[THE RECORDS]
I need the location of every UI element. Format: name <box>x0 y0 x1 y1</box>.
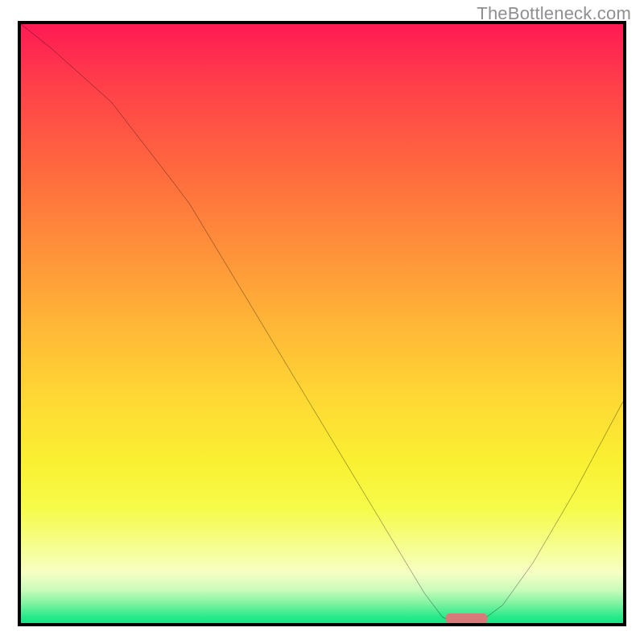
plot-frame <box>18 21 626 626</box>
svg-rect-0 <box>445 613 487 623</box>
chart-container: TheBottleneck.com <box>0 0 644 644</box>
optimal-range-marker <box>21 24 623 623</box>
[/THE RECORDS]
▸ **EXERCISE**
Reprint all the data above verbatim, excluding pictures.

▸ **EXERCISE ANSWER**
I need the location of every UI element. Format: name <box>x0 y0 x1 y1</box>.
plot-frame <box>18 21 626 626</box>
svg-rect-0 <box>445 613 487 623</box>
chart-container: TheBottleneck.com <box>0 0 644 644</box>
optimal-range-marker <box>21 24 623 623</box>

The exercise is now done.